BEGIN

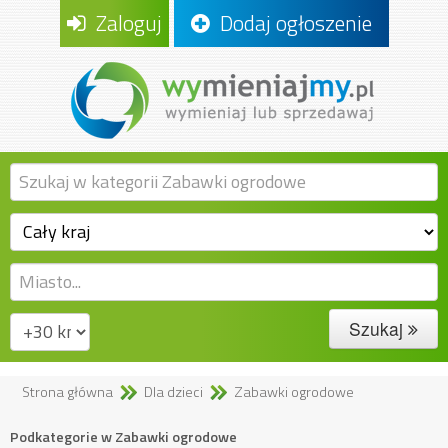
Zaloguj
Dodaj ogłoszenie
Szukaj
Strona główna
Dla dzieci
Zabawki ogrodowe
Podkategorie w Zabawki ogrodowe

END

= ABOUT THIS EXERCISE =
The reply must consist solely of the lines from the one containing "Strona główna" through the last line of the data, reproduced exactly.

= OUTPUT OF THE TASK =
Strona główna
Dla dzieci
Zabawki ogrodowe
Podkategorie w Zabawki ogrodowe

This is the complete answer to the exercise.